Stored data:

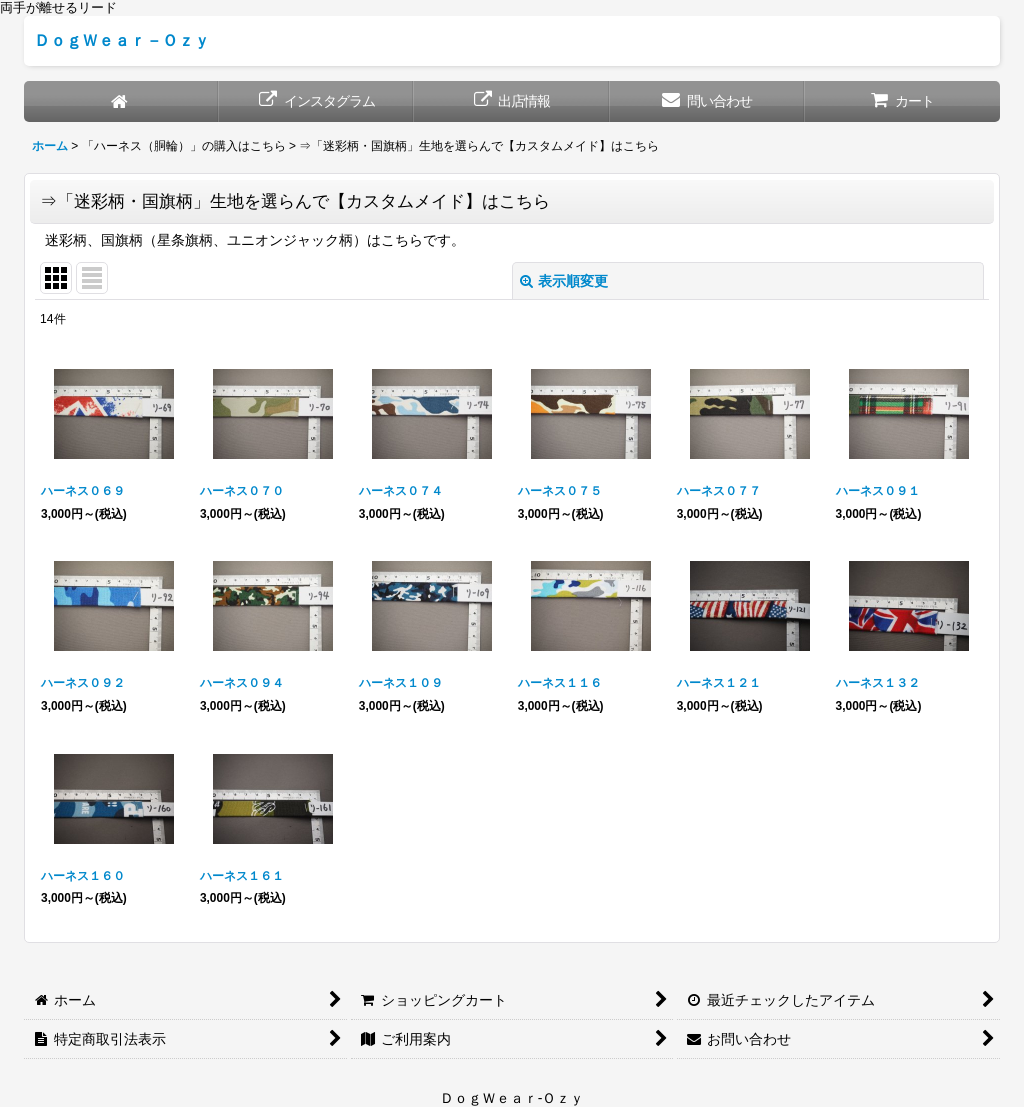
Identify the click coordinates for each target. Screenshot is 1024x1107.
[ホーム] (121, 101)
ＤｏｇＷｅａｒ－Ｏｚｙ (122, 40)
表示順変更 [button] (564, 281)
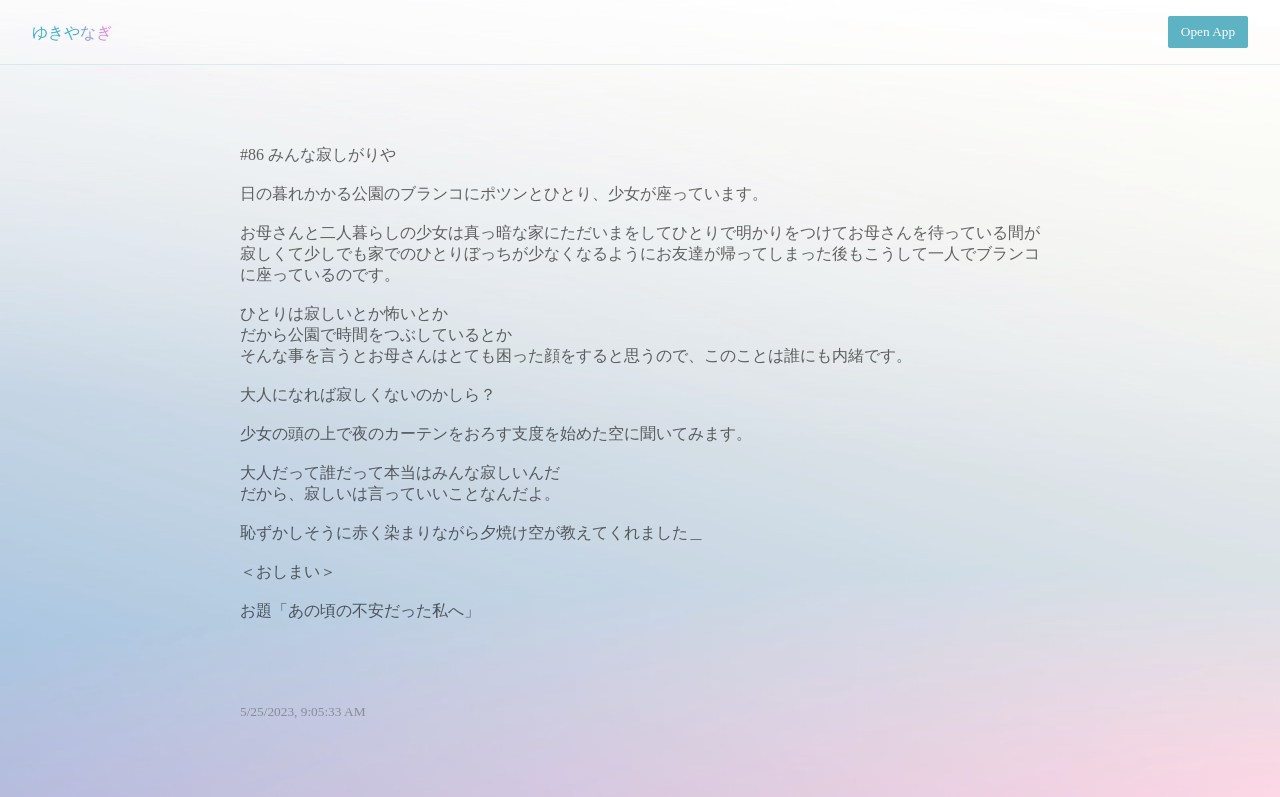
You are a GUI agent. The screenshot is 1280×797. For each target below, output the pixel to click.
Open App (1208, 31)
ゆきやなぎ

◆ EXERCISE ◆
The data is to be returned exactly as it stands, pictures aside.

◆ OUTPUT FOR THIS EXERCISE ◆
Identify the click coordinates for each target. Screenshot is 1024x1107.
[ホーム] (121, 101)
ＤｏｇＷｅａｒ－Ｏｚｙ (122, 40)
表示順変更 [button] (564, 281)
You are a GUI agent. The screenshot is 1280×797. For each target below, output the pixel to click.
Open App (1208, 31)
ゆきやなぎ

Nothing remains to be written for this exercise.